◆ **Given data**:

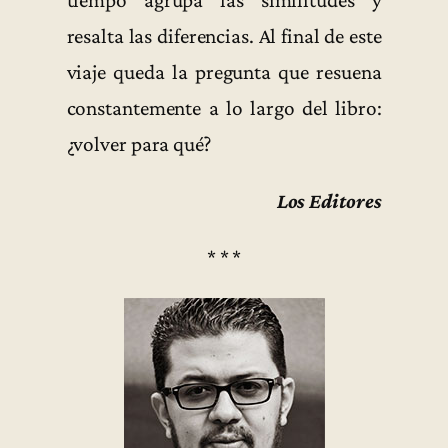
resalta las diferencias. Al final de este
viaje queda la pregunta que resuena
constantemente a lo largo del libro:
¿volver para qué?
Los Editores
* * *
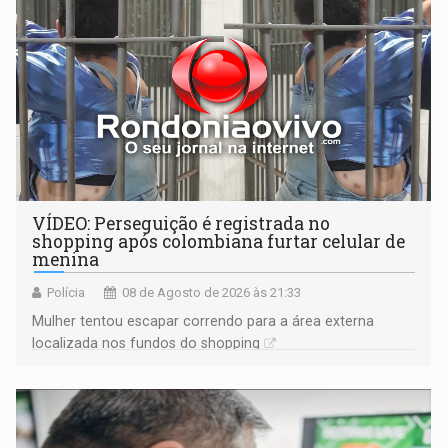
VÍDEO: Perseguição é registrada no
shopping após colombiana furtar celular de
menina
Polícia
08 de Agosto de 2026 às 21:33
Mulher tentou escapar correndo para a área externa
localizada nos fundos do shopping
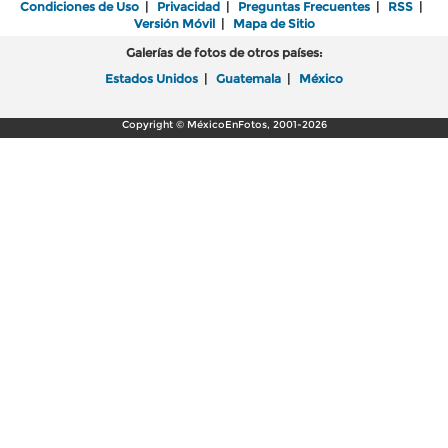
Condiciones de Uso
|
Privacidad
|
Preguntas Frecuentes
|
RSS
|
Versión Móvil
|
Mapa de Sitio
Galerías de fotos de otros países:
Estados Unidos
|
Guatemala
|
México
Copyright © MéxicoEnFotos, 2001-2026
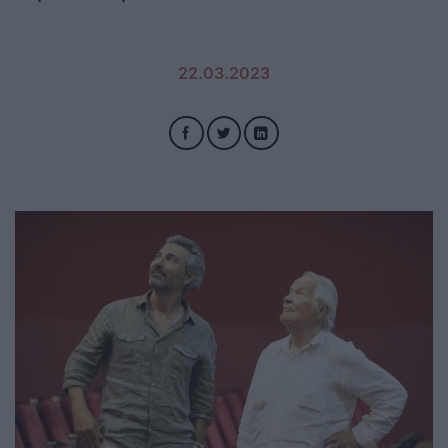
22.03.2023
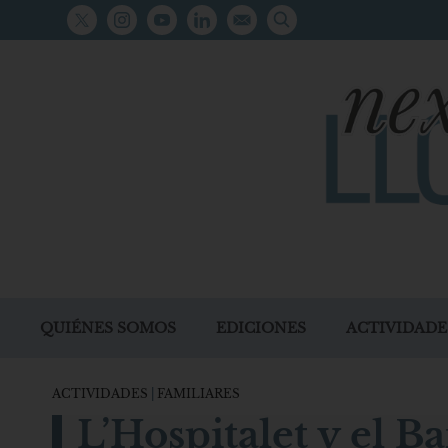
QUIÉNES SOMOS
EDICIONES
ACTIVIDADE
ACTIVIDADES
|
FAMILIARES
L’Hospitalet y el B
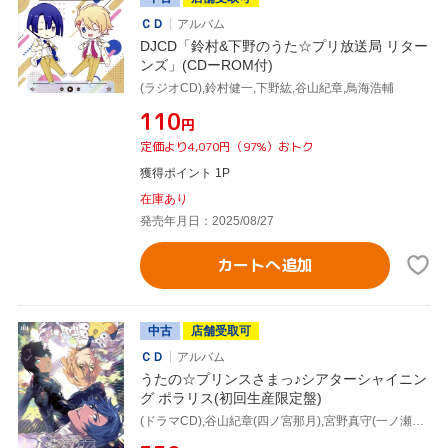
ＣＤ
アルバム
DJCD「鈴村&下野のうた☆プリ放送局 リター
ンズ」(CDーROM付)
(ラジオCD),鈴村健一,下野紘,谷山紀章,鳥海浩輔
¥110
円
定価より4,070円（97%）おトク
獲得ポイント 1P
在庫あり
発売年月日：2025/08/27
カートへ追加
中古
店舗受取可
ＣＤ
アルバム
うたの☆プリンスさまっ♪シアターシャイニン
グ ポラリス(初回生産限定盤)
(ドラマCD),谷山紀章(四ノ宮那月),宮野真守(一ノ瀬トキヤ),鳥海浩輔(愛島セシル)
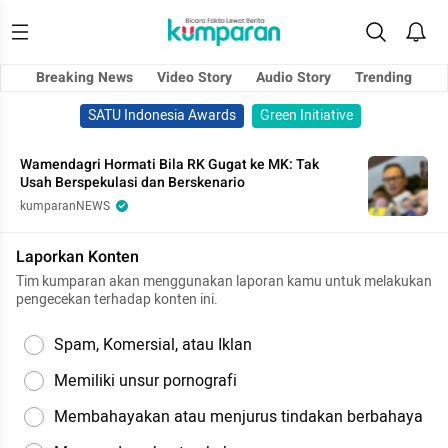
Breaking News
Video Story
Audio Story
Trending
SATU Indonesia Awards
Green Initiative
Wamendagri Hormati Bila RK Gugat ke MK: Tak
Usah Berspekulasi dan Berskenario
kumparanNEWS
Laporkan Konten
Tim kumparan akan menggunakan laporan kamu untuk melakukan
pengecekan terhadap konten ini.
Spam, Komersial, atau Iklan
Memiliki unsur pornografi
Membahayakan atau menjurus tindakan berbahaya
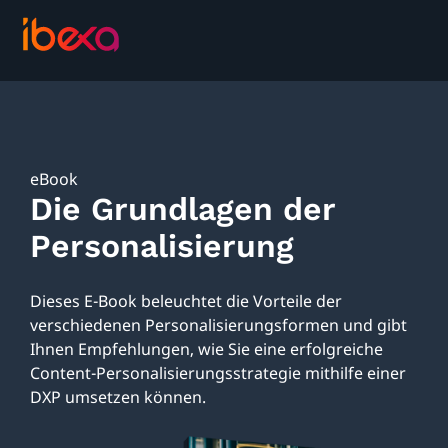
eBook
Die Grundlagen der
Personalisierung
Dieses E-Book beleuchtet die Vorteile der
verschiedenen Personalisierungsformen und gibt
Ihnen Empfehlungen, wie Sie eine erfolgreiche
Content-Personalisierungsstrategie mithilfe einer
DXP umsetzen können.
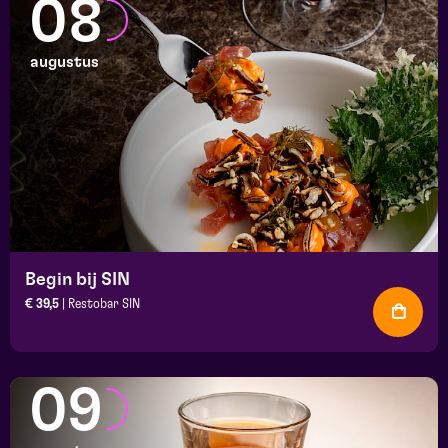
08
augustus
Begin bij SIN
€ 39,5
| Restobar SIN
09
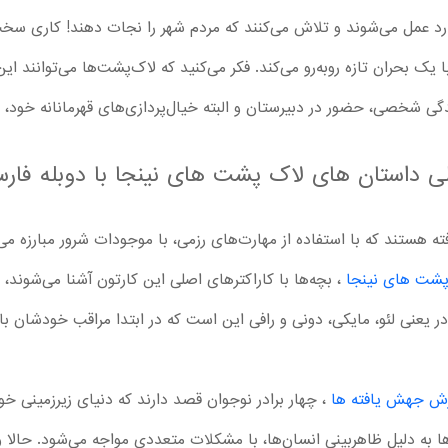
ه وارد عمل می‌شوند و تلاش می‌کنند که مردم شهر را نجات دهند! کاری 
ا یک بحران تازه روبه‌رو می‌کند. فکر می‌کنید که لاک‌پشت‌ها می‌توانند
ندگی شخصی، حضور در دبیرستان و البته خیال‌پردازی‌های قهرمانانه خود، 
الی داستان های لاک پشت های نینجا با دوبله فار
 ، 4 برادر جهش یافته هستند که با استفاده از مهارت‌های رزمی، با موجودات شرور مبا
پشت های نینجا
، بچه‌ها با کاراکترهای اصلی این کارتون آشنا می‌شوند، ق
ر یعنی لئو، مایکی، دونی و رافی این است که در ابتدا مراقب خودشان با
رش جهش یافته ها
، چهار برادر نوجوان قصد دارند که دنیای زیرزمینی خود
ها به دلیل ظاهربینی انسان‌ها، با مشکلات متعددی مواجه می‌شود. حالا 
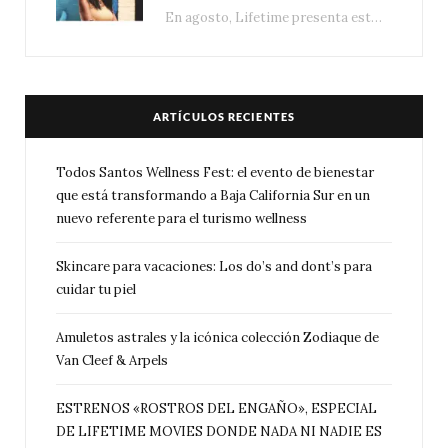
En agosto, Lifetime presenta estrenos exclusivos con historias donde las apariencias esconden los secretos más…
ARTÍCULOS RECIENTES
Todos Santos Wellness Fest: el evento de bienestar
que está transformando a Baja California Sur en un
nuevo referente para el turismo wellness
Skincare para vacaciones: Los do’s and dont’s para
cuidar tu piel
Amuletos astrales y la icónica colección Zodiaque de
Van Cleef & Arpels
ESTRENOS «ROSTROS DEL ENGAÑO», ESPECIAL
DE LIFETIME MOVIES DONDE NADA NI NADIE ES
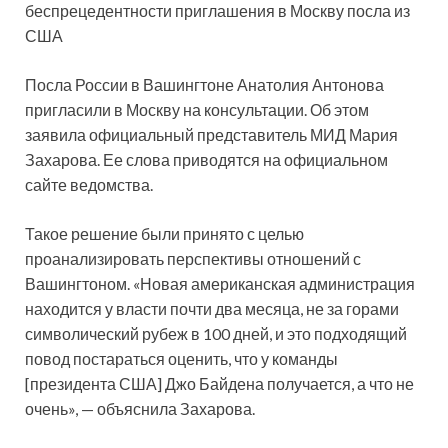
беспрецедентности приглашения в Москву посла из
США
Посла России в Вашингтоне Анатолия Антонова
пригласили в Москву на консультации. Об этом
заявила официальный представитель
МИД Мария
Захарова. Ее слова приводятся на официальном
сайте ведомства.
Такое решение были принято с целью
проанализировать перспективы отношений с
Вашингтоном. «Новая американская администрация
находится у власти почти два месяца, не за горами
символический рубеж в 100 дней, и это подходящий
повод постараться оценить, что у команды
[президента США] Джо Байдена получается, а что не
очень», — объяснила Захарова.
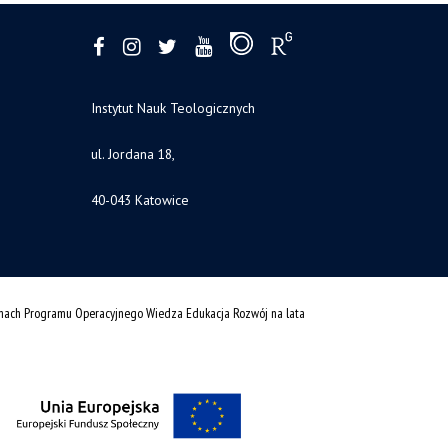
Instytut Nauk Teologicznych
ul. Jordana 18,
40-043 Katowice
amach Programu Operacyjnego Wiedza Edukacja Rozwój na lata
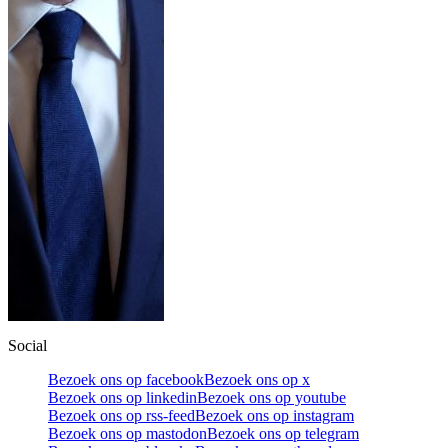
Social
Bezoek ons op facebook
Bezoek ons op x
Bezoek ons op linkedin
Bezoek ons op youtube
Bezoek ons op rss-feed
Bezoek ons op instagram
Bezoek ons op mastodon
Bezoek ons op telegram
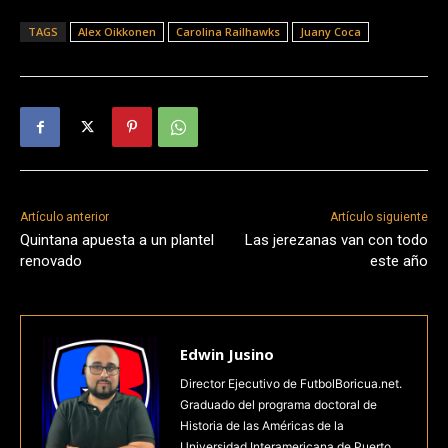
TAGS
Alex Oikkonen
Carolina Railhawks
Juany Coca
Artículo anterior
Artículo siguiente
Quintana apuesta a un plantel
Las jerezanas van con todo
renovado
este año
Edwin Jusino
Director Ejecutivo de FutbolBoricua.net.
Graduado del programa doctoral de
Historia de las Américas de la
Universidad Interamericana de Puerto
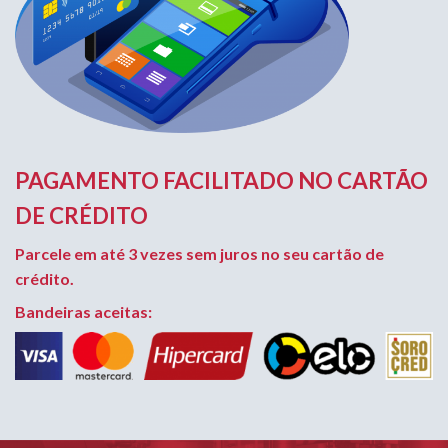
PAGAMENTO FACILITADO NO CARTÃO
DE CRÉDITO
Parcele em até 3 vezes sem juros no seu cartão de
crédito.
Bandeiras aceitas:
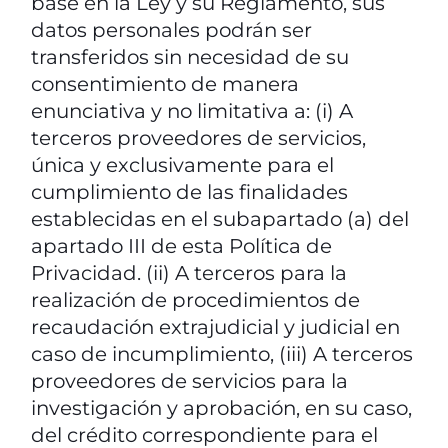
base en la Ley y su Reglamento, sus
datos personales podrán ser
transferidos sin necesidad de su
consentimiento de manera
enunciativa y no limitativa a: (i) A
terceros proveedores de servicios,
única y exclusivamente para el
cumplimiento de las finalidades
establecidas en el subapartado (a) del
apartado III de esta Política de
Privacidad. (ii) A terceros para la
realización de procedimientos de
recaudación extrajudicial y judicial en
caso de incumplimiento, (iii) A terceros
proveedores de servicios para la
investigación y aprobación, en su caso,
del crédito correspondiente para el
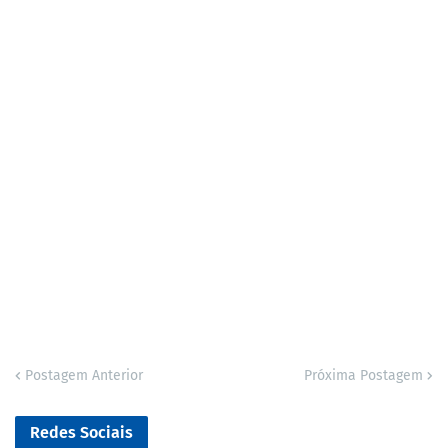
Postagem Anterior
Próxima Postagem
Redes Sociais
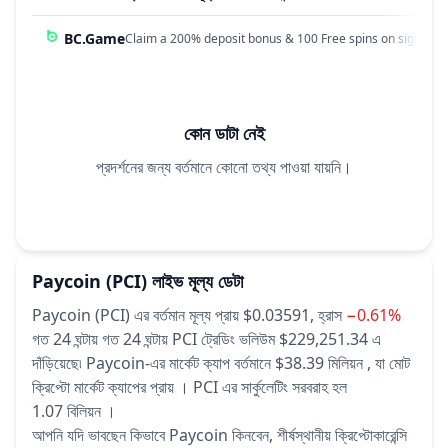
BC.Game
Claim a 200% deposit bonus & 100 Free spins on sign up!
কোন ডাটা নেই
প্রদর্শনের জন্য বর্তমানে কোনো তথ্য পাওয়া যায়নি।
Paycoin
(PCI)
লাইভ মূল্য ডেটা
Paycoin (PCI) এর বর্তমান মূল্য প্রায় $0.03591,
হ্রাস
−0.61%
গত 24 ঘন্টায়
গত 24 ঘন্টায় PCI ট্রেডিং ভলিউম $229,251.34 এ
দাঁড়িয়েছে৷
Paycoin-এর মার্কেট ক্যাপ বর্তমানে $38.39 মিলিয়ন , যা মোট
ক্রিপ্টো মার্কেট ক্যাপের প্রায় ।
PCI এর সার্কুলেটিং সরবরাহ হল
1.07 বিলিয়ন ।
আপনি যদি ভাবছেন কিভাবে Paycoin কিনবেন, শীর্ষস্থানীয় ক্রিপ্টোকারেন্সি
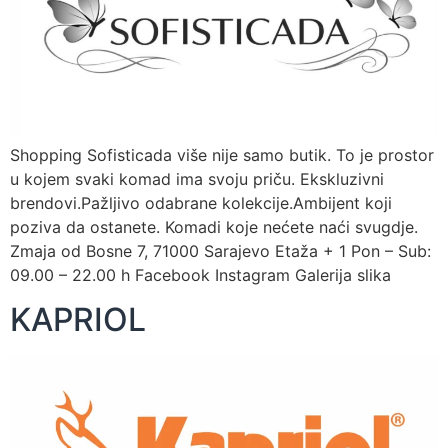
Shopping Sofisticada više nije samo butik. To je prostor
u kojem svaki komad ima svoju priču. Ekskluzivni
brendovi.Pažljivo odabrane kolekcije.Ambijent koji
poziva da ostanete. Komadi koje nećete naći svugdje.
Zmaja od Bosne 7, 71000 Sarajevo Etaža + 1 Pon – Sub:
09.00 – 22.00 h Facebook Instagram Galerija slika
KAPRIOL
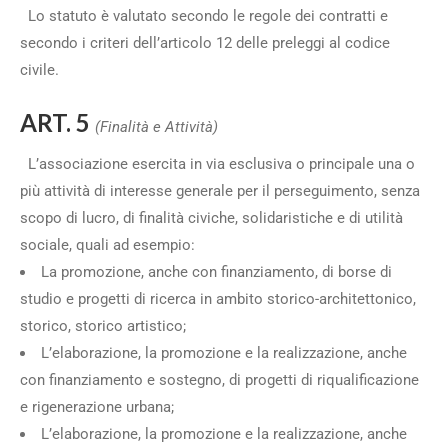
Lo statuto è valutato secondo le regole dei contratti e
secondo i criteri dell’articolo 12 delle preleggi al codice
civile.
ART. 5
(Finalità e Attività)
L’associazione esercita in via esclusiva o principale una o
più attività di interesse generale per il perseguimento, senza
scopo di lucro, di finalità civiche, solidaristiche e di utilità
sociale, quali ad esempio:
La promozione, anche con finanziamento, di borse di
studio e progetti di ricerca in ambito storico-architettonico,
storico, storico artistico;
L’elaborazione, la promozione e la realizzazione, anche
con finanziamento e sostegno, di progetti di riqualificazione
e rigenerazione urbana;
L’elaborazione, la promozione e la realizzazione, anche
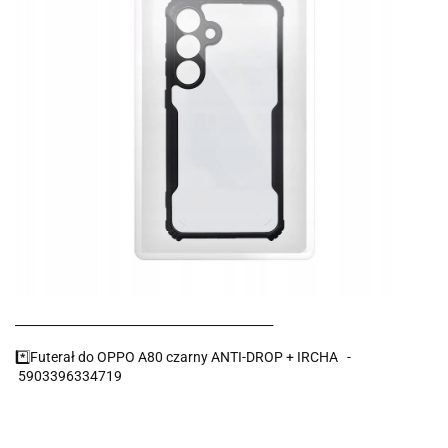
___________________________________________
*️⃣Futerał do OPPO A80 czarny ANTI-DROP + IRCHA -
5903396334719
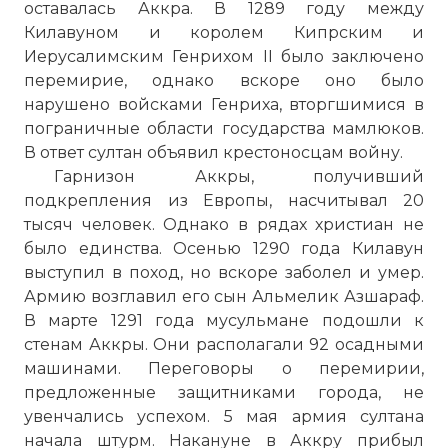
оставалась Аккра. В 1289 году между
Килавуном и королем Кипрским и
Иерусалимским Генрихом II было заключено
перемирие, однако вскоре оно было
нарушено войсками Генриха, вторгшимися в
пограничные области государства мамлюков.
В ответ султан объявил крестоносцам войну.
Гарнизон Аккры, получивший
подкрепления из Европы, насчитывал 20
тысяч человек. Однако в рядах христиан не
было единства. Осенью 1290 года Килавун
выступил в поход, но вскоре заболел и умер.
Армию возглавил его сын Альмелик Азшараф.
В марте 1291 года мусульмане подошли к
стенам Аккры. Они располагали 92 осадными
машинами. Переговоры о перемирии,
предложенные защитниками города, не
увенчались успехом. 5 мая армия султана
начала штурм. Накануне в Аккру прибыл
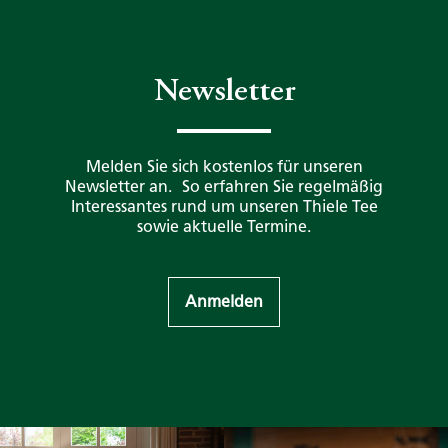
Newsletter
Melden Sie sich kostenlos für unseren
Newsletter an. So erfahren Sie regelmäßig
Interessantes rund um unseren Thiele Tee
sowie aktuelle Termine.
Anmelden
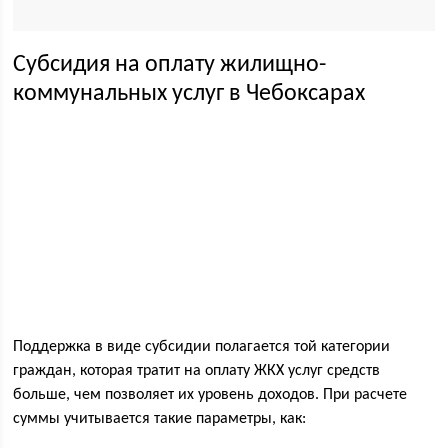
Субсидия на оплату жилищно-
коммунальных услуг в Чебоксарах
Поддержка в виде субсидии полагается той категории
граждан, которая тратит на оплату ЖКХ услуг средств
больше, чем позволяет их уровень доходов. При расчете
суммы учитывается такие параметры, как:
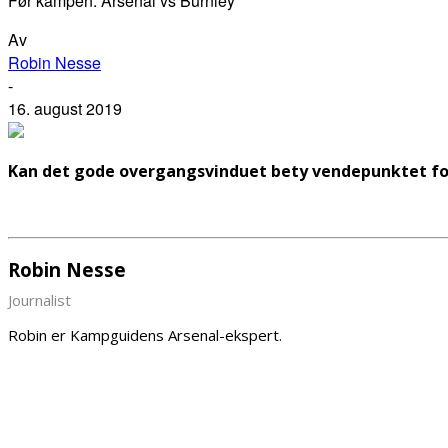
Før kampen: Arsenal vs Burnley
Av
Robin Nesse
-
16. august 2019
Kan det gode overgangsvinduet bety vendepunktet for
Robin Nesse
Journalist
Robin er Kampguidens Arsenal-ekspert.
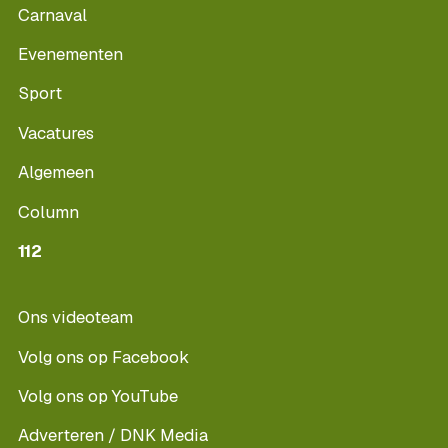
Carnaval
Evenementen
Sport
Vacatures
Algemeen
Column
112
Ons videoteam
Volg ons op Facebook
Volg ons op YouTube
Adverteren / DNK Media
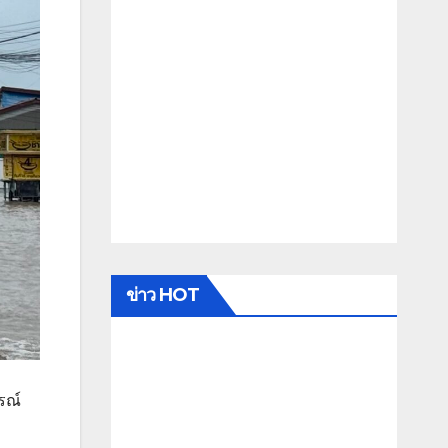
ข่าว HOT
รณ์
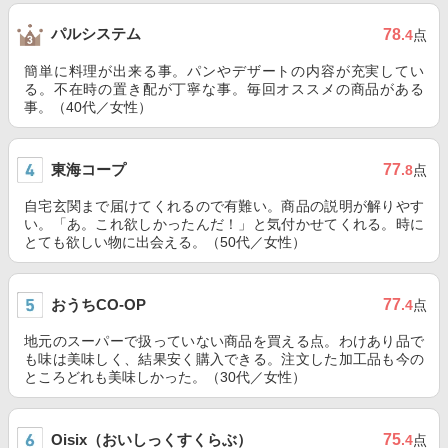
パルシステム
78
.4
点
簡単に料理が出来る事。パンやデザートの内容が充実してい
る。不在時の置き配が丁寧な事。毎回オススメの商品がある
事。（40代／女性）
東海コープ
77
.8
点
自宅玄関まで届けてくれるので有難い。商品の説明が解りやす
い。「あ。これ欲しかったんだ！」と気付かせてくれる。時に
とても欲しい物に出会える。（50代／女性）
おうちCO-OP
77
.4
点
地元のスーパーで扱っていない商品を買える点。わけあり品で
も味は美味しく、結果安く購入できる。注文した加工品も今の
ところどれも美味しかった。（30代／女性）
Oisix（おいしっくすくらぶ）
75
.4
点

◆ **Task objective**: Please reproduce exactly and only the lines from the first line of the records through the line containing "pengecekan terhadap konten ini.", both included, omitting any pictures.

◆ **Solution below**:
resalta las diferencias. Al final de este
viaje queda la pregunta que resuena
constantemente a lo largo del libro:
¿volver para qué?
Los Editores
* * *
VÍDEO: Perseguição é registrada no
shopping após colombiana furtar celular de
menina
Polícia
08 de Agosto de 2026 às 21:33
Mulher tentou escapar correndo para a área externa
localizada nos fundos do shopping
Condiciones de Uso
|
Privacidad
|
Preguntas Frecuentes
|
RSS
|
Versión Móvil
|
Mapa de Sitio
Galerías de fotos de otros países:
Estados Unidos
|
Guatemala
|
México
Copyright © MéxicoEnFotos, 2001-2026
22.03.2023
QUIÉNES SOMOS
EDICIONES
ACTIVIDADE
ACTIVIDADES
|
FAMILIARES
L’Hospitalet y el B
ＣＤ
アルバム
DJCD「鈴村&下野のうた☆プリ放送局 リター
ンズ」(CDーROM付)
(ラジオCD),鈴村健一,下野紘,谷山紀章,鳥海浩輔
¥110
円
定価より4,070円（97%）おトク
獲得ポイント 1P
在庫あり
発売年月日：2025/08/27
カートへ追加
中古
店舗受取可
ＣＤ
アルバム
うたの☆プリンスさまっ♪シアターシャイニン
グ ポラリス(初回生産限定盤)
(ドラマCD),谷山紀章(四ノ宮那月),宮野真守(一ノ瀬トキヤ),鳥海浩輔(愛島セシル)
Breaking News
Video Story
Audio Story
Trending
SATU Indonesia Awards
Green Initiative
Wamendagri Hormati Bila RK Gugat ke MK: Tak
Usah Berspekulasi dan Berskenario
kumparanNEWS
Laporkan Konten
Tim kumparan akan menggunakan laporan kamu untuk melakukan
pengecekan terhadap konten ini.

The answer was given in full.